* _Requirement_
Please reproduce the lines from the one containing "Музичні видання (97, 670)" through the end of the data below exactly as they stand, and omit all pictures.

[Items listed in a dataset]
****************
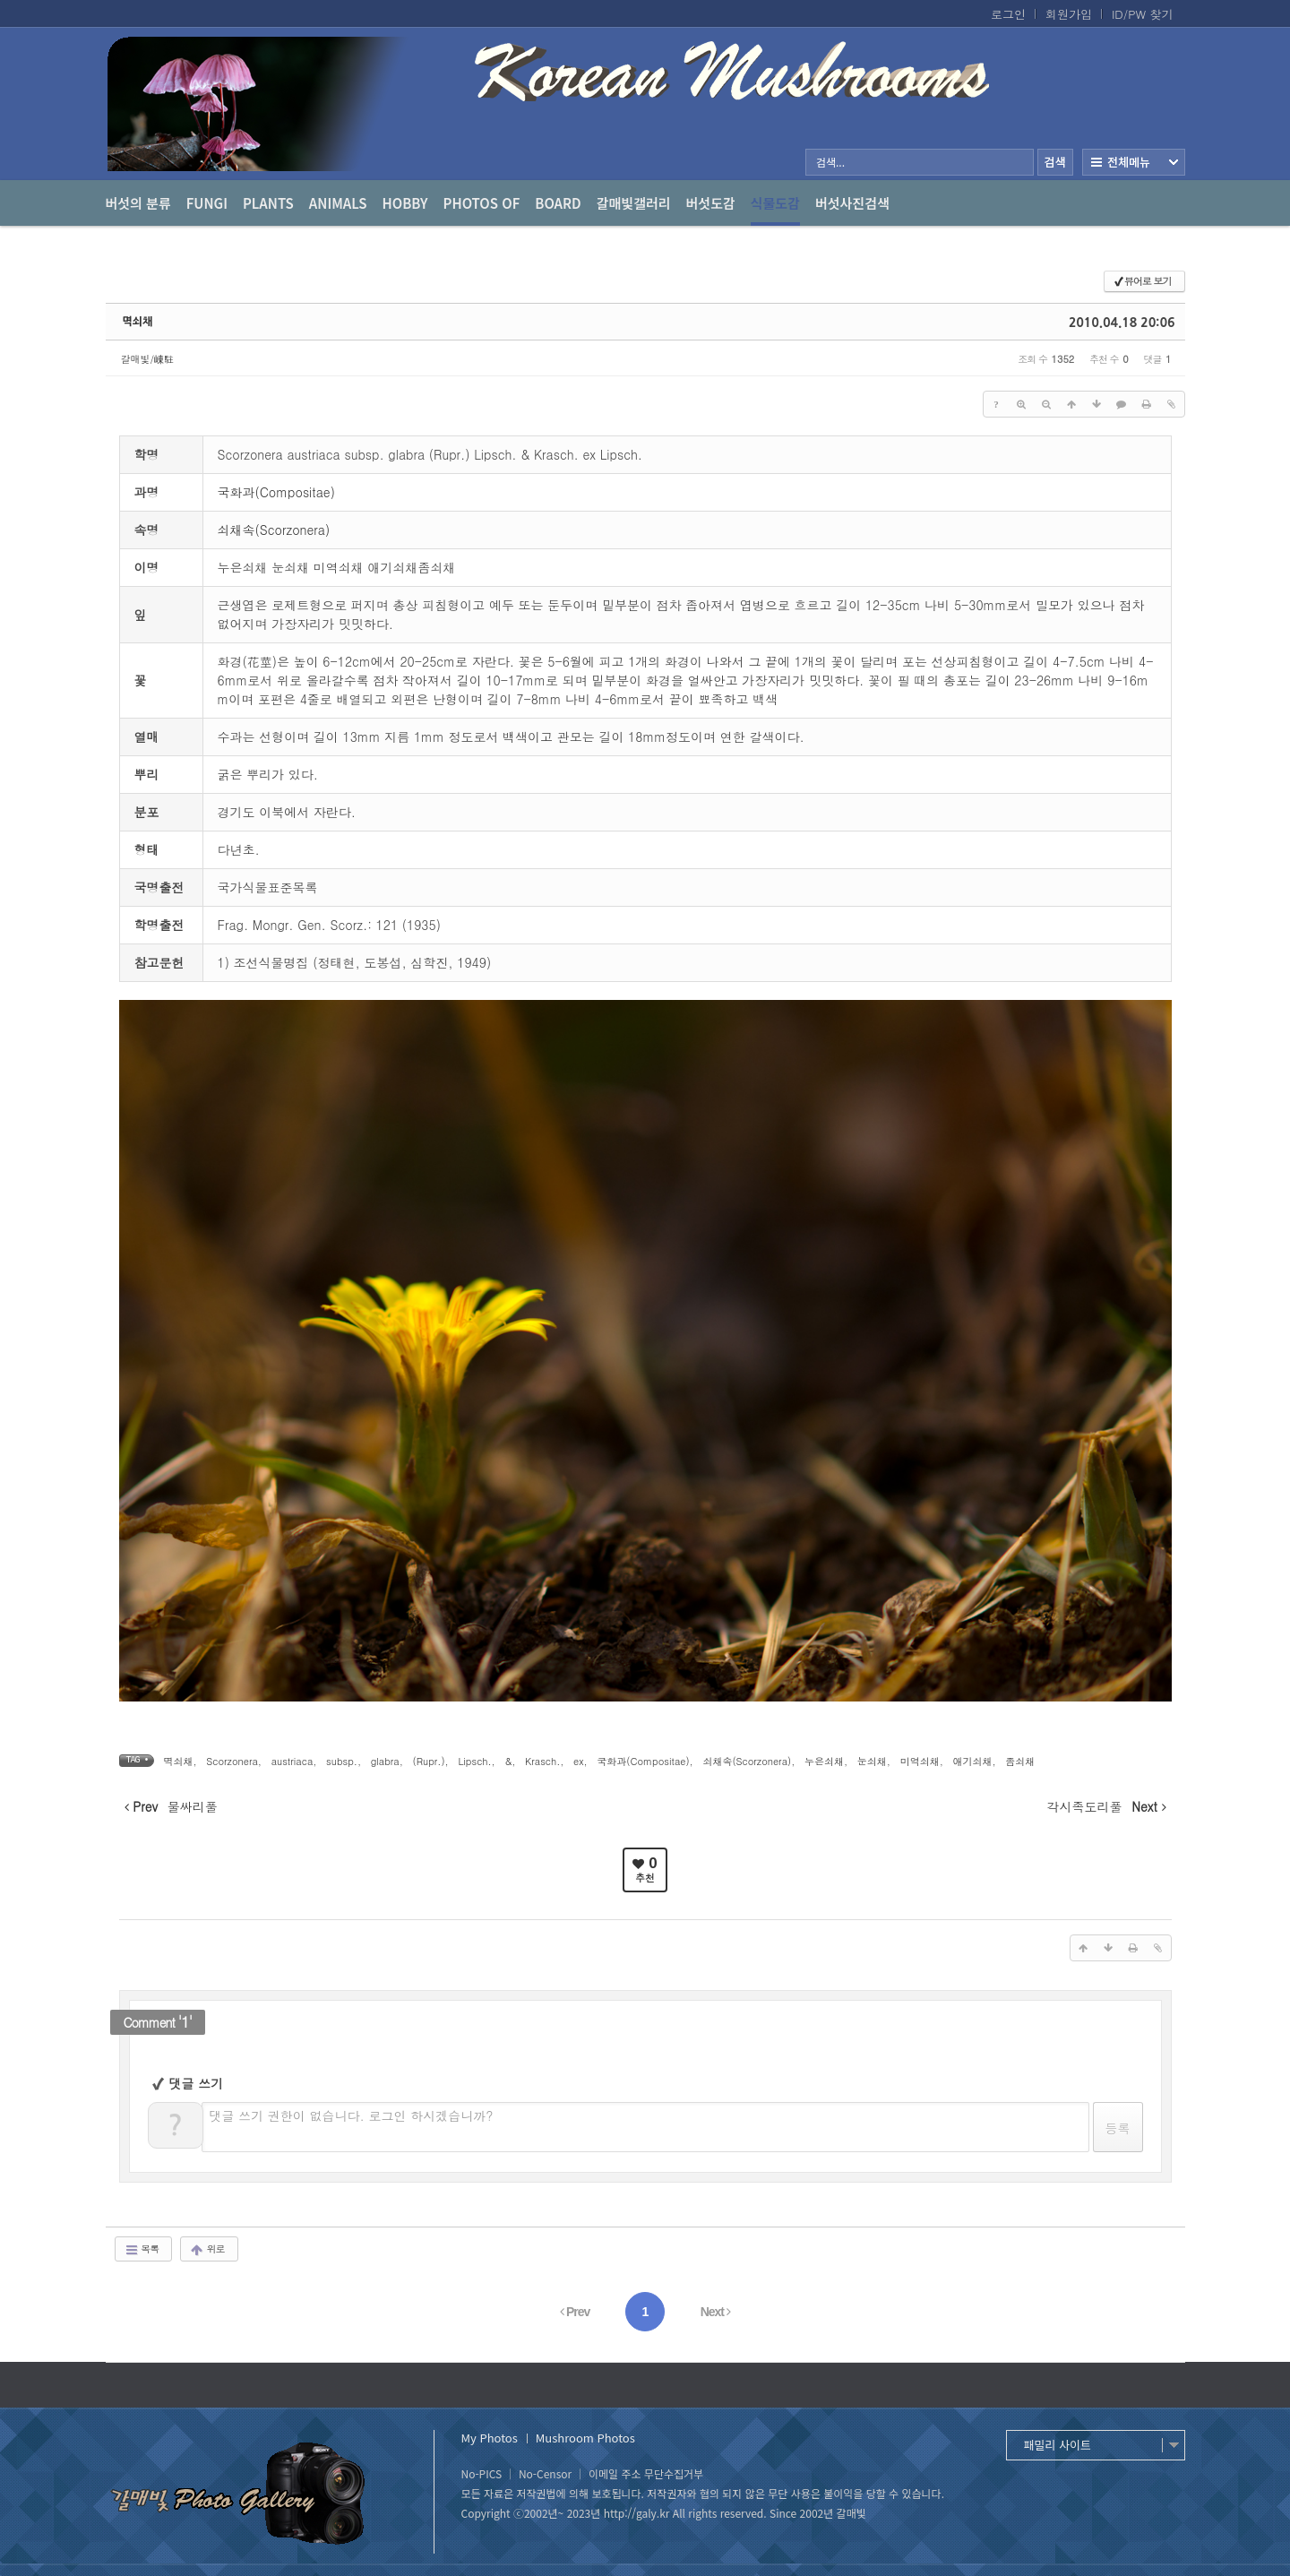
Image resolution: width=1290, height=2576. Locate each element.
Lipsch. (474, 1761)
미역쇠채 (920, 1761)
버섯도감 (710, 203)
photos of (481, 203)
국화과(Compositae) (276, 492)
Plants (268, 203)
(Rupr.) (429, 1761)
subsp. (341, 1761)
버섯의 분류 (138, 203)
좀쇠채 (1020, 1761)
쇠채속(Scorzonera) (274, 529)
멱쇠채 (138, 321)
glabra (385, 1761)
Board (557, 203)
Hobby (405, 203)
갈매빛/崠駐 (148, 359)
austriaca (292, 1761)
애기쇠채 (972, 1761)
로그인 (1008, 14)
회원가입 (1068, 14)
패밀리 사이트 (1057, 2444)
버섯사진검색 (852, 203)
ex (578, 1761)
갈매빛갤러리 (634, 203)
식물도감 (775, 210)
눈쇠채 (872, 1761)
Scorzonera (232, 1761)
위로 (207, 2249)
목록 (142, 2249)
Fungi (207, 203)
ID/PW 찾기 (1143, 14)
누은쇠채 (824, 1761)
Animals (338, 203)
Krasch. (542, 1761)
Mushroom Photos (585, 2437)
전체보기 (1133, 162)
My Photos (489, 2437)
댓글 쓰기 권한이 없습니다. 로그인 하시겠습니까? (352, 2115)
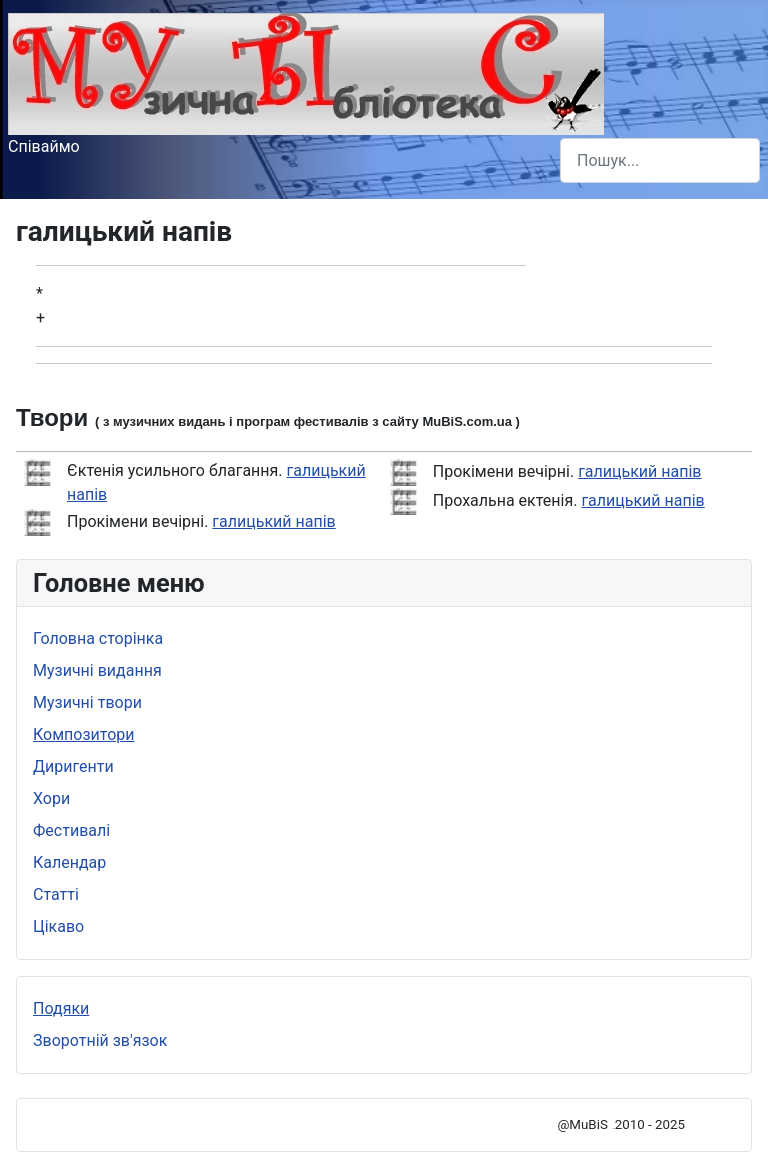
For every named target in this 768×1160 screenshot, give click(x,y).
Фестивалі (71, 830)
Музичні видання (97, 670)
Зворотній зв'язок (100, 1040)
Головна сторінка (98, 638)
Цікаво (58, 926)
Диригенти (73, 766)
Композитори (84, 734)
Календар (69, 862)
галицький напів (273, 521)
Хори (51, 798)
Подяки (61, 1008)
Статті (56, 894)
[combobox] (660, 160)
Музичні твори (87, 702)
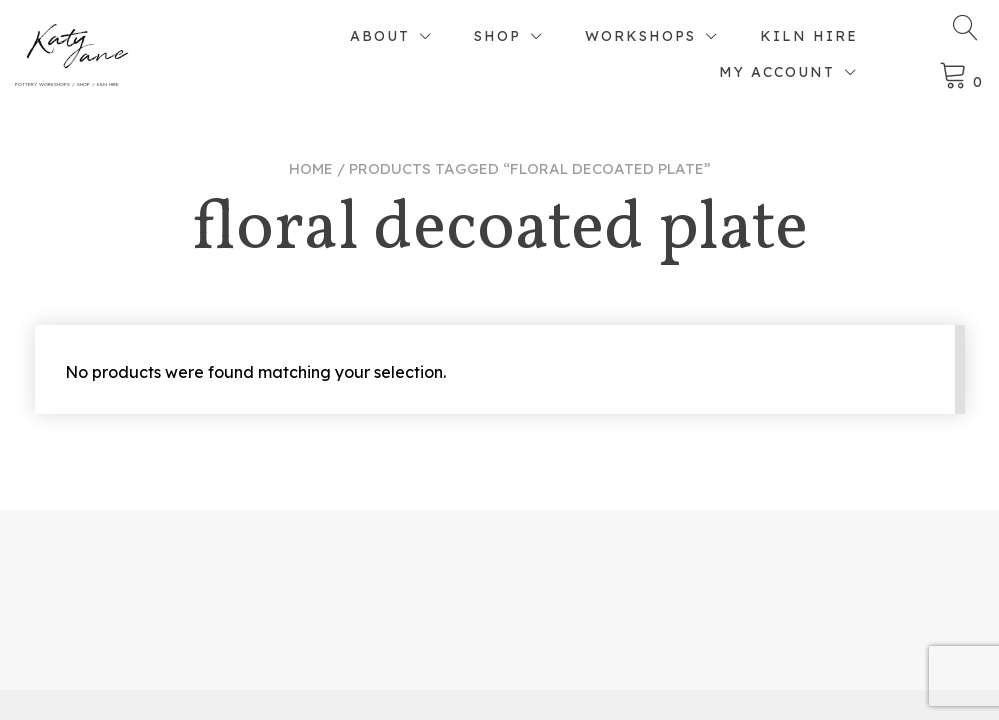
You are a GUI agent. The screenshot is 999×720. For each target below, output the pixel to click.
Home (311, 168)
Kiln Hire (809, 36)
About (380, 36)
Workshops (640, 36)
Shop (497, 36)
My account (777, 72)
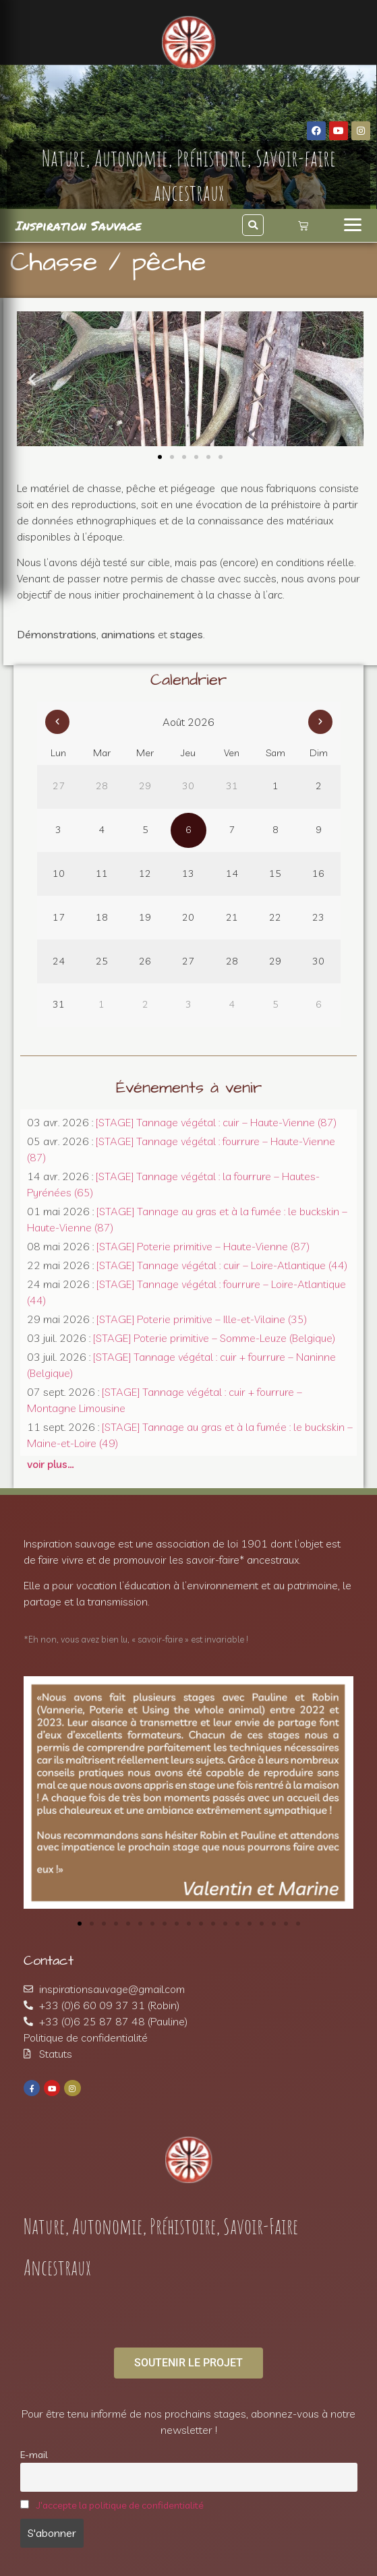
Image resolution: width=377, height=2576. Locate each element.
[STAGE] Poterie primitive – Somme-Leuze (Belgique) (214, 1338)
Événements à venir (189, 1087)
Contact (49, 1960)
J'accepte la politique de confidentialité (120, 2505)
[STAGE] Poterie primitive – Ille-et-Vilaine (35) (201, 1319)
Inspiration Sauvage (79, 225)
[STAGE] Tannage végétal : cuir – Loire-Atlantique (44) (221, 1265)
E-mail (34, 2455)
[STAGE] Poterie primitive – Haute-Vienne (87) (203, 1246)
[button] (253, 225)
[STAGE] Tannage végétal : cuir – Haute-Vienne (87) (216, 1122)
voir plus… (50, 1464)
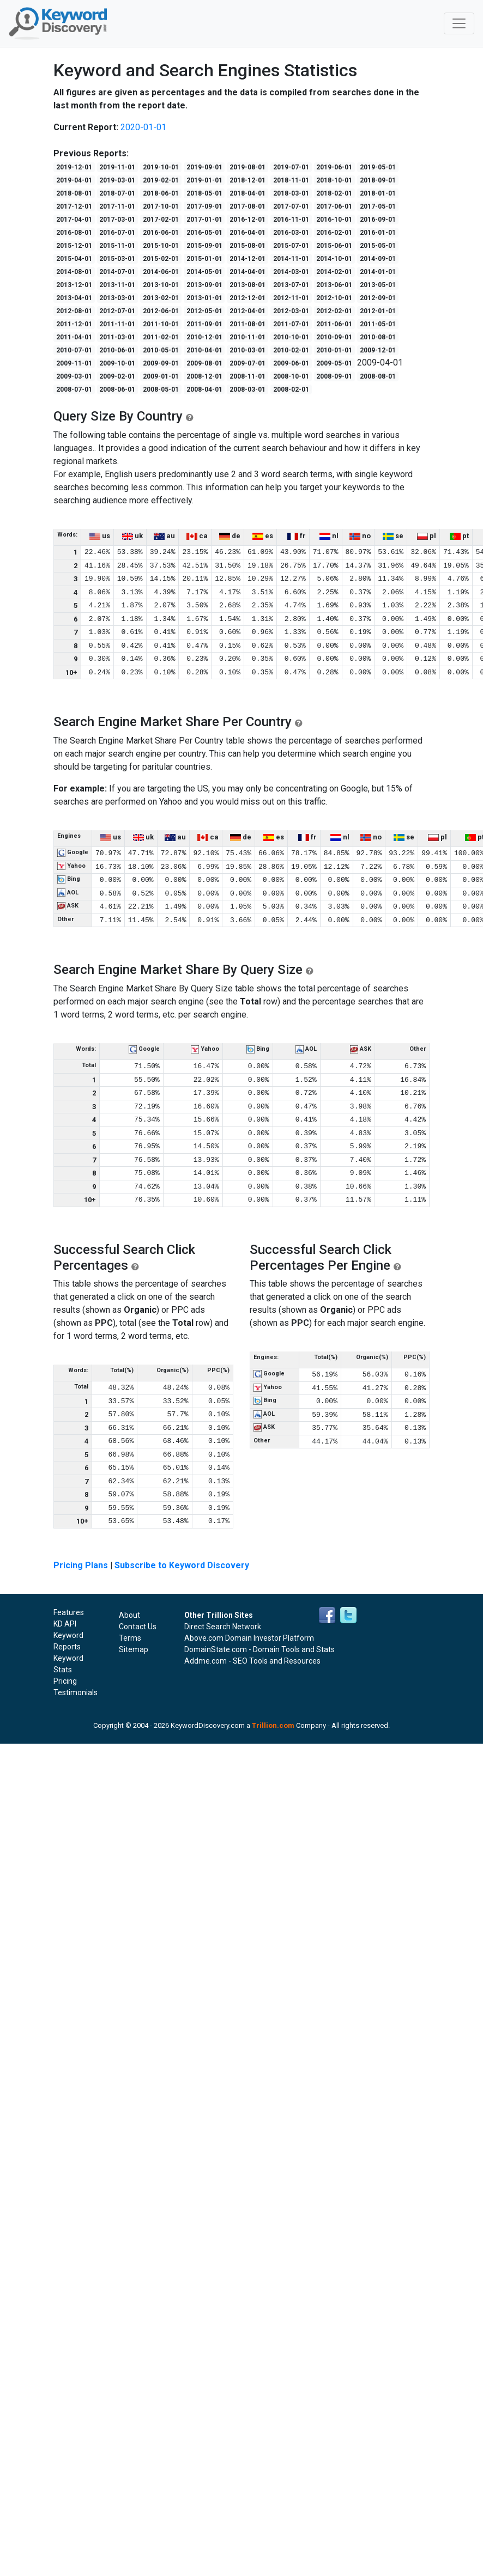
****************
* _Task answer_
Музичні видання (97, 670)
Зворотній зв'язок (100, 1040)
Головна сторінка (98, 638)
Цікаво (58, 926)
Диригенти (73, 766)
Композитори (84, 734)
Календар (69, 862)
галицький напів (273, 521)
Хори (51, 798)
Подяки (61, 1008)
Статті (56, 894)
[combobox] (660, 160)
Музичні твори (87, 702)
You are a GUI agent. The screenshot is 999×720. For each target below, output the pixel to click.
Home (311, 168)
Kiln Hire (809, 36)
About (380, 36)
Workshops (640, 36)
Shop (497, 36)
My account (777, 72)
Image resolution: width=377, height=2576. Locate each element.
[STAGE] Poterie primitive – Somme-Leuze (Belgique) (214, 1338)
Événements à venir (189, 1087)
Contact (49, 1960)
J'accepte la politique de confidentialité (120, 2505)
[STAGE] Poterie primitive – Ille-et-Vilaine (35) (201, 1319)
Inspiration Sauvage (79, 225)
[STAGE] Tannage végétal : cuir – Loire-Atlantique (44) (221, 1265)
E-mail (34, 2455)
[STAGE] Poterie primitive – Haute-Vienne (87) (203, 1246)
[button] (253, 225)
[STAGE] Tannage végétal : cuir – Haute-Vienne (87) (216, 1122)
voir plus… (50, 1464)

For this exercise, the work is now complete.